# Performance Evaluation on SOTA dataset

This notebook runs AxCell on the **PWCLeaderboards** dataset.

For the pipeline to work we need a running elasticsearch instance. Run `docker-compose up -d` from the `axcell` repository to start a new instance.
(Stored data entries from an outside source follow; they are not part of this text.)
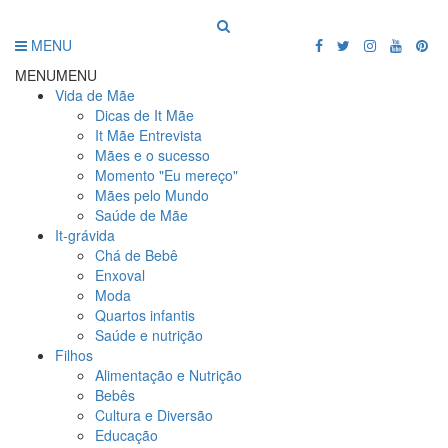
MENU
MENU
MENU
Vida de Mãe
Dicas de It Mãe
It Mãe Entrevista
Mães e o sucesso
Momento "Eu mereço"
Mães pelo Mundo
Saúde de Mãe
It-grávida
Chá de Bebê
Enxoval
Moda
Quartos infantis
Saúde e nutrição
Filhos
Alimentação e Nutrição
Bebês
Cultura e Diversão
Educação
Due to the docker permision issue, run the `extract_sota.py` file after running `docker-compose up -d` from the `axcell` repository

In [21]:
from pathlib import Path
import json
import pandas as pd

PROJECT_ROOT = Path('/home/jakub.suran/netstore1/COS470/project/sota')
VALIDATION_DATA_ROOT = PROJECT_ROOT / 'dataset' / 'validation'
TRAIN_DATA_ROOT = PROJECT_ROOT / 'dataset' / 'train'

validation_ids = [dir.name for dir in VALIDATION_DATA_ROOT.iterdir() if dir.is_dir()]
train_ids = [dir.name for dir in TRAIN_DATA_ROOT.iterdir() if dir.is_dir()]

In [9]:
def fix_json_quotes(json_string):
    fixed_json = ""
    inside_double_quotes = False
    for char in json_string:
        if char == "'":
            if inside_double_quotes:
                fixed_json += char
            else:
                fixed_json += '"'
        else:
            fixed_json += char
        if char == '"':
            inside_double_quotes = not inside_double_quotes
    return fixed_json

In [18]:
from json import JSONDecodeError
from tqdm import tqdm
import pandas as pd

tables = []
arxiv_ids = []
for arxiv_id in tqdm(train_ids):
    annotations_file = TRAIN_DATA_ROOT / arxiv_id / 'annotations.json'
    table = {}
    table['index'] = 0
    table['records'] = []
    try:
        with open(annotations_file, 'r') as f:
            content = f.read()
            if content.strip() != 'unanswerable':
                content = fix_json_quotes(content)
                annotations = json.loads(content)
                for leaderboard in annotations:
                    leaderboard = leaderboard['LEADERBOARD']
                    record = {
                        'task': leaderboard['Task'],
                        'dataset': leaderboard['Dataset'],
                        'metric': leaderboard['Metric'],
                        'value': leaderboard['Score']
                    }
                    table['records'].append(record)
        tables.append([table])
        arxiv_ids.append(arxiv_id)
    except JSONDecodeError as e:
        print(f"Error parsing {annotations_file}: {e}")
    
    
sota_leaderboards = pd.DataFrame({'arxiv_id': arxiv_ids, 'tables': tables})

sota_leaderboards.tail()

 77%|███████▋  | 9512/12288 [00:07<00:02, 1013.38it/s]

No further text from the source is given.